--- To do ---
Every line below must be reproduced exactly; no pictures are to be included.

── Records supplied ──

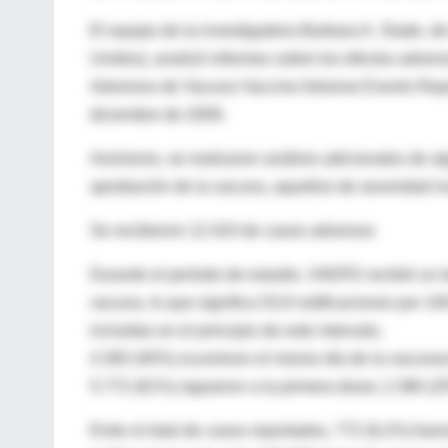
El equipo de la investigadora Barbara A. Slade, 
Unidos), analizó informes sobre los efectos advers
Adversos de Vacuna Vaccine Adverse Events Repor
diciembre de 2008.
Asimismo, se realizaron análisis adicionales de a
aprobación de la vacuna, aquellos de severidad in
Se recibieron 12.424 de casos adversos
Durante el período de estudio, VAERS recibió un t
vacuna, lo que significa 53,9 notificaciones por 10
incluidas en el principio de este intervalo,
4.393 (40%) ocurrieron el mismo día de la vacunaci
5.772 (61%) siguieron a la primera dosis; 2.380 (2
Entre el total de casos reportados, 772 (6,2%) fuer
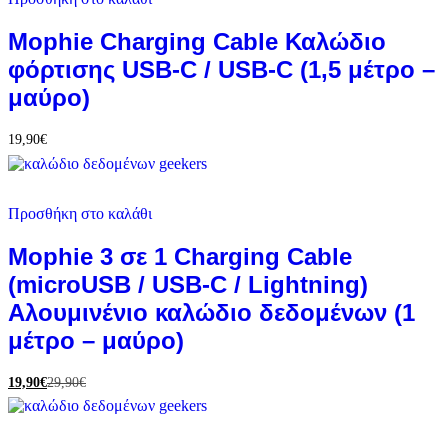
Mophie Charging Cable Καλώδιο
φόρτισης USB-C / USB-C (1,5 μέτρο –
μαύρο)
19,90
€
Προσθήκη στο καλάθι
Mophie 3 σε 1 Charging Cable
(microUSB / USB-C / Lightning)
Αλουμινένιο καλώδιο δεδομένων (1
μέτρο – μαύρο)
19,90
€
29,90
€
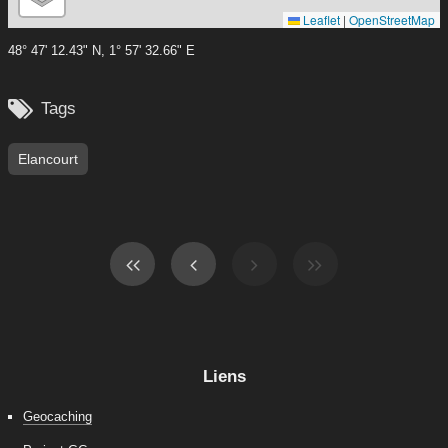
Leaflet
|
OpenStreetMap
48° 47' 12.43" N, 1° 57' 32.66" E

Tags
Elancourt
Liens
Geocaching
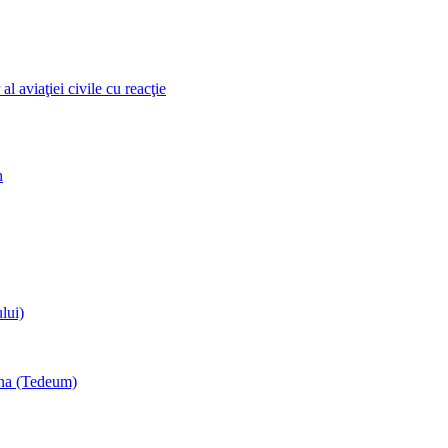
l aviaţiei civile cu reacţie
n
lui)
una (Tedeum)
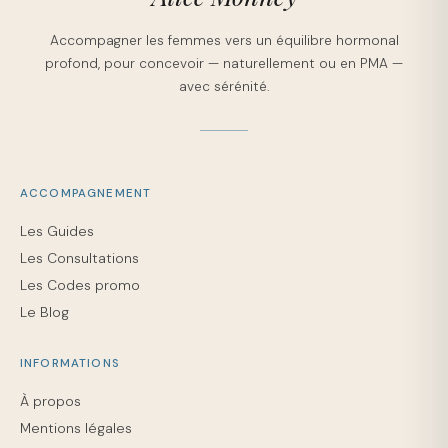
Accompagner les femmes vers un équilibre hormonal
profond, pour concevoir — naturellement ou en PMA —
avec sérénité.
ACCOMPAGNEMENT
Les Guides
Les Consultations
Les Codes promo
Le Blog
INFORMATIONS
À propos
Mentions légales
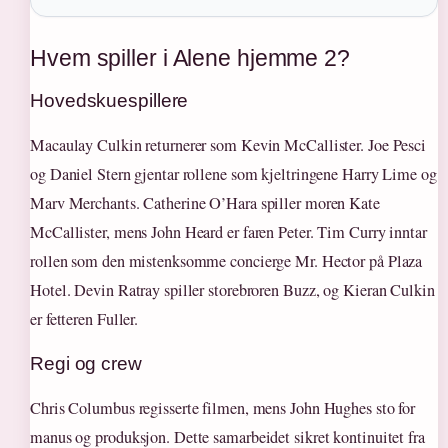
Hvem spiller i Alene hjemme 2?
Hovedskuespillere
Macaulay Culkin returnerer som Kevin McCallister. Joe Pesci
og Daniel Stern gjentar rollene som kjeltringene Harry Lime og
Marv Merchants. Catherine O’Hara spiller moren Kate
McCallister, mens John Heard er faren Peter. Tim Curry inntar
rollen som den mistenksomme concierge Mr. Hector på Plaza
Hotel. Devin Ratray spiller storebroren Buzz, og Kieran Culkin
er fetteren Fuller.
Regi og crew
Chris Columbus regisserte filmen, mens John Hughes sto for
manus og produksjon. Dette samarbeidet sikret kontinuitet fra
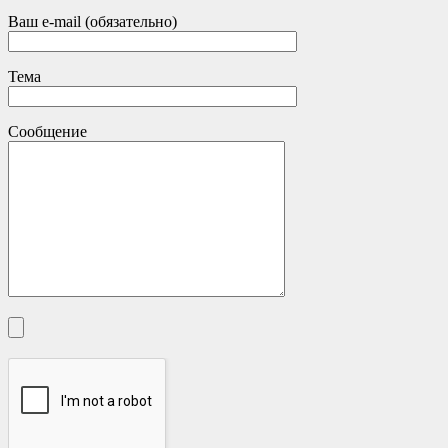
Ваш e-mail (обязательно)
Тема
Сообщение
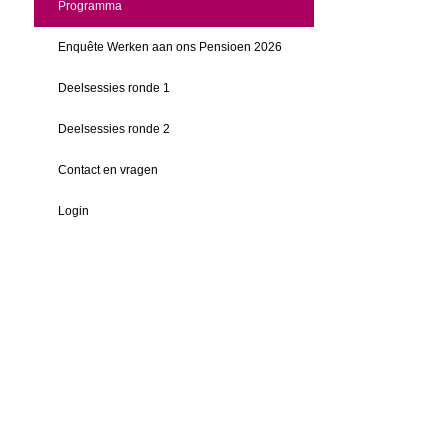
Programma
Enquête Werken aan ons Pensioen 2026
Deelsessies ronde 1
Deelsessies ronde 2
Contact en vragen
Login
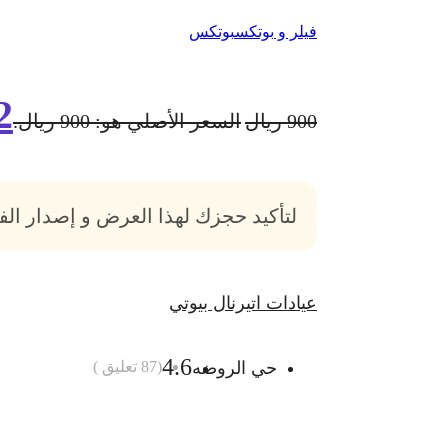
فيلر و بوتكس
بوتكس
2
900
ريال
السعر الأصلي هو: 900 ريال.
لتأكيد حجزك لهذا العرض و إصدار ال
عيادات اتيرنال بيوتي
4.6
حي الروضه
(
87
تعليق )
أضف الى السلة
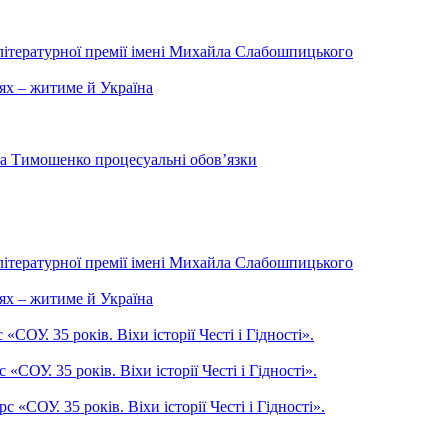
літературної премії імені Михайла Слабошпицького
ях – житиме й Україна
на Тимошенко процесуальні обов’язки
літературної премії імені Михайла Слабошпицького
ях – житиме й Україна
ОУ. 35 років. Віхи історії Честі і Гідності».
СОУ. 35 років. Віхи історії Честі і Гідності».
СОУ. 35 років. Віхи історії Честі і Гідності».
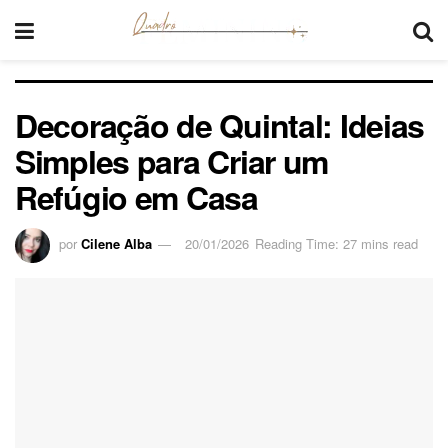
Decoração de Quintal: Ideias
Simples para Criar um
Refúgio em Casa
por
Cilene Alba
20/01/2026
Reading Time: 27 mins read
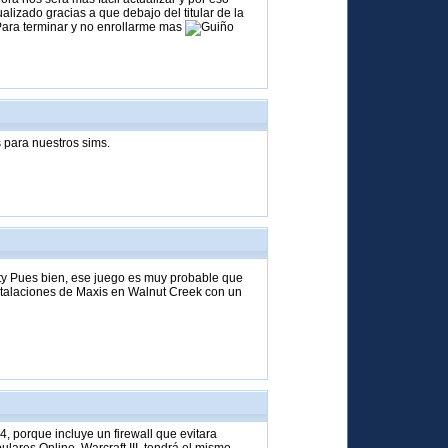
izado gracias a que debajo del titular de la
Para terminar y no enrollarme mas
s para nuestros sims.
ty Pues bien, ese juego es muy probable que
nstalaciones de Maxis en Walnut Creek con un
, porque incluye un firewall que evitara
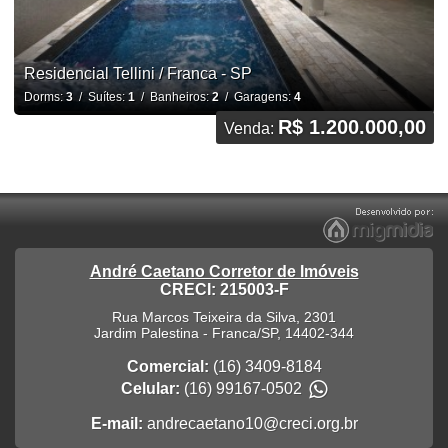
Residencial Tellini / Franca - SP
Dorms:
3
/ Suítes:
1
/ Banheiros:
2
/ Garagens:
4
R$ 1.200.000,00
Venda:
André Caetano Corretor de Imóveis
CRECI: 215003-F
Rua Marcos Teixeira da Silva, 2301
Jardim Palestina
-
Franca
/
SP
,
14402-344
Comercial:
(16) 3409-8184
Celular:
(16) 99167-0502
E-mail:
andrecaetano10@creci.org.br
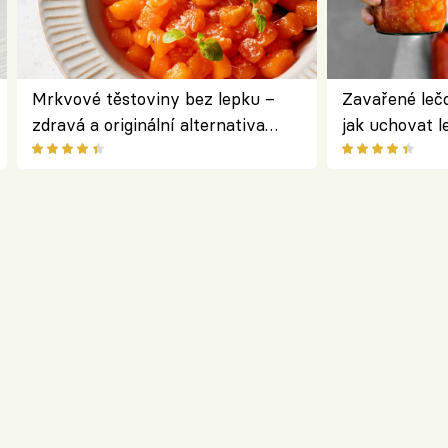
Mrkvové těstoviny bez lepku –
Zavařené lečo
zdravá a originální alternativa
jak uchovat l
klasiky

───

--- Output below ---
El equipo de la investigadora Barbara A. Slade, 
Unidos), analizó informes sobre los efectos advers
Adversos de Vacuna Vaccine Adverse Events Repor
diciembre de 2008.
Asimismo, se realizaron análisis adicionales de a
aprobación de la vacuna, aquellos de severidad in
Se recibieron 12.424 de casos adversos
Durante el período de estudio, VAERS recibió un t
vacuna, lo que significa 53,9 notificaciones por 10
incluidas en el principio de este intervalo,
4.393 (40%) ocurrieron el mismo día de la vacunaci
5.772 (61%) siguieron a la primera dosis; 2.380 (2
Entre el total de casos reportados, 772 (6,2%) fuer
Mophie Charging Cable Καλώδιο
φόρτισης USB-C / USB-C (1,5 μέτρο –
μαύρο)
19,90
€
Προσθήκη στο καλάθι
Mophie 3 σε 1 Charging Cable
(microUSB / USB-C / Lightning)
Αλουμινένιο καλώδιο δεδομένων (1
μέτρο – μαύρο)
19,90
€
29,90
€
Leaflet
|
OpenStreetMap
48° 47' 12.43" N, 1° 57' 32.66" E

Tags
Elancourt
Liens
Geocaching
l aviaţiei civile cu reacţie
n
lui)
una (Tedeum)
Accompagner les femmes vers un équilibre hormonal
profond, pour concevoir — naturellement ou en PMA —
avec sérénité.
ACCOMPAGNEMENT
Les Guides
Les Consultations
Les Codes promo
Le Blog
INFORMATIONS
À propos
Mentions légales
Hvem spiller i Alene hjemme 2?
Hovedskuespillere
Macaulay Culkin returnerer som Kevin McCallister. Joe Pesci
og Daniel Stern gjentar rollene som kjeltringene Harry Lime og
Marv Merchants. Catherine O’Hara spiller moren Kate
McCallister, mens John Heard er faren Peter. Tim Curry inntar
rollen som den mistenksomme concierge Mr. Hector på Plaza
Hotel. Devin Ratray spiller storebroren Buzz, og Kieran Culkin
er fetteren Fuller.
Regi og crew
Chris Columbus regisserte filmen, mens John Hughes sto for
manus og produksjon. Dette samarbeidet sikret kontinuitet fra
Ваш e-mail (обязательно)
Тема
Сообщение
Programma
Enquête Werken aan ons Pensioen 2026
Deelsessies ronde 1
Deelsessies ronde 2
Contact en vragen
Login
فيلر و بوتكس
بوتكس
2
900
ريال
السعر الأصلي هو: 900 ريال.
لتأكيد حجزك لهذا العرض و إصدار ال
عيادات اتيرنال بيوتي
4.6
حي الروضه
(
87
تعليق )
أضف الى السلة
літературної премії імені Михайла Слабошпицького
ях – житиме й Україна
на Тимошенко процесуальні обов’язки
літературної премії імені Михайла Слабошпицького
ях – житиме й Україна
ОУ. 35 років. Віхи історії Честі і Гідності».
СОУ. 35 років. Віхи історії Честі і Гідності».
СОУ. 35 років. Віхи історії Честі і Гідності».
Decoração de Quintal: Ideias
Simples para Criar um
Refúgio em Casa
por
Cilene Alba
20/01/2026
Reading Time: 27 mins read
izado gracias a que debajo del titular de la
Para terminar y no enrollarme mas
s para nuestros sims.
ty Pues bien, ese juego es muy probable que
nstalaciones de Maxis en Walnut Creek con un
, porque incluye un firewall que evitara
Residencial Tellini / Franca - SP
Dorms:
3
/ Suítes:
1
/ Banheiros:
2
/ Garagens:
4
R$ 1.200.000,00
Venda:
André Caetano Corretor de Imóveis
CRECI: 215003-F
Rua Marcos Teixeira da Silva, 2301
Jardim Palestina
-
Franca
/
SP
,
14402-344
Comercial:
(16) 3409-8184
Celular:
(16) 99167-0502
E-mail:
andrecaetano10@creci.org.br
Mrkvové těstoviny bez lepku –
Zavařené lečo
zdravá a originální alternativa
jak uchovat l
klasiky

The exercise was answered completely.